**What you should do**
What you return should be each line of the data containing the string "Insert".

BEGIN Given records

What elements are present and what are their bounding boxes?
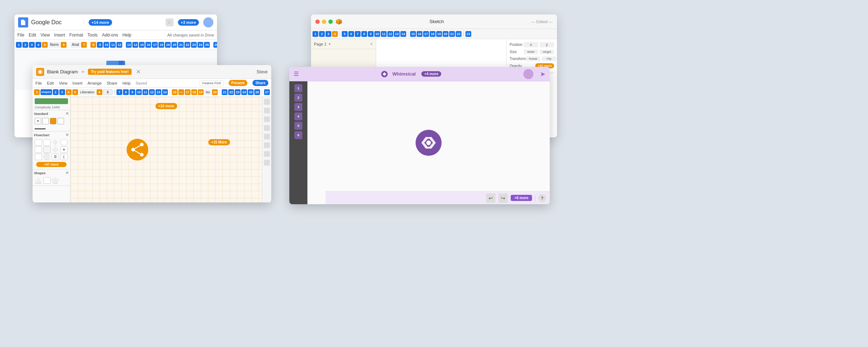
tb-num-25[interactable]: 25 <box>204 42 210 48</box>
dtb-num-24[interactable]: 24 <box>241 89 247 95</box>
flow-shape-10[interactable] <box>43 154 51 160</box>
dtb-fontsize[interactable]: 8 <box>103 89 112 95</box>
panel-icon-1[interactable] <box>264 99 270 105</box>
sketch-size-h[interactable]: Height <box>540 50 554 54</box>
drawio-share-button[interactable]: Share <box>252 80 268 86</box>
stb-num-16[interactable]: 16 <box>417 31 422 37</box>
tb-num-9[interactable]: 9 <box>97 42 103 48</box>
dtb-num-2[interactable]: 2 <box>53 89 59 95</box>
sketch-pos-x[interactable]: x <box>524 42 538 47</box>
dtb-num-3[interactable]: 3 <box>59 89 65 95</box>
tl-maximize[interactable] <box>328 20 333 24</box>
dtb-num-25[interactable]: 25 <box>248 89 254 95</box>
stb-num-8[interactable]: 8 <box>361 31 367 37</box>
stb-num-14[interactable]: 14 <box>400 31 406 37</box>
dtb-num-23[interactable]: 23 <box>235 89 241 95</box>
drawio-badge-15more[interactable]: +15 More <box>208 139 230 145</box>
stb-num-21[interactable]: 21 <box>449 31 455 37</box>
sketch-size-w[interactable]: Width <box>524 50 538 54</box>
gdoc-menu-view[interactable]: View <box>41 33 50 38</box>
dtb-num-14[interactable]: 14 <box>162 89 168 95</box>
dtb-num-16-dash[interactable]: — <box>178 89 184 95</box>
whimsical-more-btn[interactable]: +6 more <box>511 195 532 201</box>
stb-num-22[interactable]: 22 <box>456 31 461 37</box>
w-sidebar-num-6[interactable]: 6 <box>294 131 302 139</box>
tb-font-arial[interactable]: Arial <box>70 42 80 48</box>
stb-num-2[interactable]: 2 <box>319 31 325 37</box>
dtb-num-1[interactable]: 1 <box>34 89 40 95</box>
whimsical-badge-4more[interactable]: +4 more <box>421 71 441 77</box>
tb-num-15[interactable]: 15 <box>139 42 145 48</box>
panel-icon-3[interactable] <box>264 116 270 122</box>
dtb-num-12[interactable]: 12 <box>149 89 155 95</box>
gdoc-menu-help[interactable]: Help <box>123 33 132 38</box>
drawio-menu-share[interactable]: Share <box>107 81 117 85</box>
stb-num-1[interactable]: 1 <box>312 31 318 37</box>
drawio-feature-find[interactable]: Feature Find <box>200 80 223 86</box>
tb-num-14[interactable]: 14 <box>132 42 138 48</box>
stb-num-4[interactable]: 4 <box>332 31 338 37</box>
stb-num-7[interactable]: 7 <box>355 31 361 37</box>
dtb-num-15[interactable]: 15 <box>172 89 178 95</box>
gdoc-menu-format[interactable]: Format <box>69 33 83 38</box>
panel-icon-5[interactable] <box>264 134 270 140</box>
w-sidebar-num-4[interactable]: 4 <box>294 112 302 120</box>
tb-num-1[interactable]: 1 <box>16 42 22 48</box>
shape-item-3[interactable] <box>52 177 59 184</box>
drawio-menu-arrange[interactable]: Arrange <box>88 81 102 85</box>
tb-num-22[interactable]: 22 <box>184 42 190 48</box>
flow-shape-1[interactable] <box>35 139 42 146</box>
dtb-num-10[interactable]: 10 <box>136 89 142 95</box>
shape-filled-rect[interactable] <box>50 118 56 124</box>
drawio-trial-close[interactable]: ✕ <box>136 68 141 75</box>
shape-item-2[interactable] <box>43 177 51 184</box>
dtb-num-19[interactable]: 19 <box>198 89 204 95</box>
drawio-badge-47more[interactable]: +47 more <box>36 162 67 167</box>
sketch-pos-y[interactable]: y <box>540 42 554 47</box>
stb-num-11[interactable]: 11 <box>381 31 387 37</box>
dtb-num-18[interactable]: 18 <box>191 89 197 95</box>
stb-num-18[interactable]: 18 <box>430 31 435 37</box>
stb-num-9[interactable]: 9 <box>368 31 374 37</box>
tl-close[interactable] <box>315 20 320 24</box>
flow-shape-9[interactable] <box>35 154 42 160</box>
whimsical-menu-icon[interactable]: ☰ <box>294 70 299 77</box>
gdoc-menu-edit[interactable]: Edit <box>29 33 36 38</box>
dtb-num-13[interactable]: 13 <box>156 89 161 95</box>
dtb-no[interactable]: No <box>204 89 212 95</box>
drawio-badge-16more[interactable]: +16 more <box>155 102 177 109</box>
stb-num-3[interactable]: 3 <box>326 31 331 37</box>
shape-rect[interactable] <box>42 118 49 124</box>
dtb-num-11[interactable]: 11 <box>142 89 148 95</box>
tb-num-4[interactable]: 4 <box>35 42 41 48</box>
panel-icon-2[interactable] <box>264 108 270 113</box>
drawio-menu-insert[interactable]: Insert <box>72 81 82 85</box>
tl-minimize[interactable] <box>322 20 326 24</box>
dtb-num-17[interactable]: 17 <box>185 89 191 95</box>
tb-num-12[interactable]: 12 <box>116 42 122 48</box>
tb-num-23[interactable]: 23 <box>191 42 197 48</box>
panel-icon-4[interactable] <box>264 125 270 131</box>
tb-num-26[interactable]: 26 <box>213 42 217 48</box>
sketch-rotate[interactable]: Rotate <box>526 56 540 61</box>
tb-num-3[interactable]: 3 <box>29 42 35 48</box>
gdoc-menu-insert[interactable]: Insert <box>54 33 65 38</box>
tb-num-8[interactable]: 8 <box>90 42 96 48</box>
tb-num-18[interactable]: 18 <box>158 42 164 48</box>
gdoc-minimize-btn[interactable]: □ <box>166 18 174 26</box>
gdoc-menu-addons[interactable]: Add-ons <box>102 33 118 38</box>
tb-num-21[interactable]: 21 <box>178 42 184 48</box>
shape-text[interactable]: T <box>35 118 41 124</box>
tb-num-5-active[interactable]: 5 <box>42 42 48 48</box>
whimsical-send-icon[interactable]: ➤ <box>540 70 545 78</box>
sidebar-standard-close[interactable]: ✕ <box>65 111 69 116</box>
whimsical-redo-btn[interactable]: ↪ <box>498 193 508 203</box>
dtb-num-4[interactable]: 4 <box>66 89 72 95</box>
gdoc-menu-tools[interactable]: Tools <box>88 33 98 38</box>
dtb-num-27[interactable]: 27 <box>264 89 270 95</box>
panel-icon-6[interactable] <box>264 142 270 148</box>
drawio-menu-edit[interactable]: Edit <box>47 81 54 85</box>
tb-num-13[interactable]: 13 <box>126 42 132 48</box>
tb-num-20[interactable]: 20 <box>171 42 177 48</box>
whimsical-canvas[interactable]: ↩ ↪ +6 more ? <box>307 81 550 204</box>
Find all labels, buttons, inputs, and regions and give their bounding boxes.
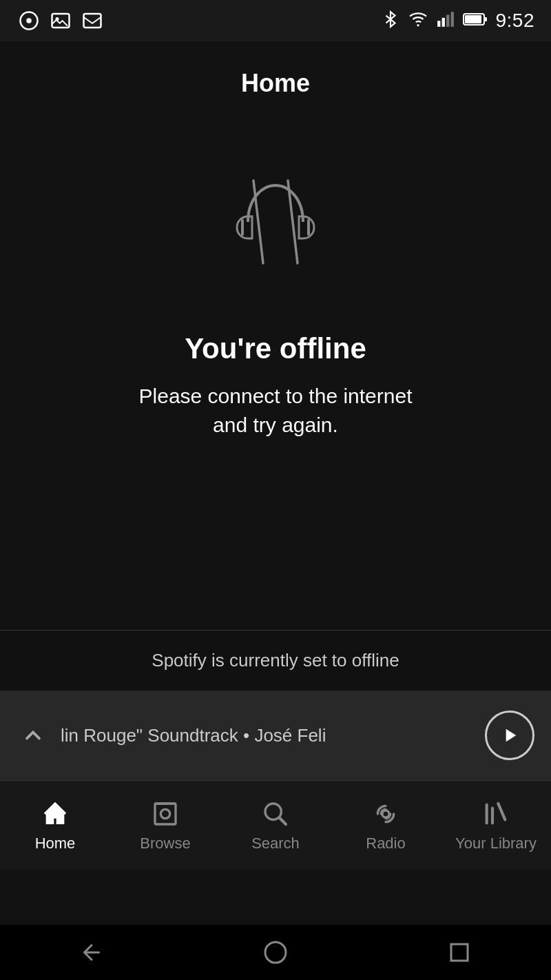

END Given records

**Reply to the task**
drawio-menu-insert[interactable]: Insert <box>72 81 82 85</box>
gdoc-menu-insert[interactable]: Insert <box>54 33 65 38</box>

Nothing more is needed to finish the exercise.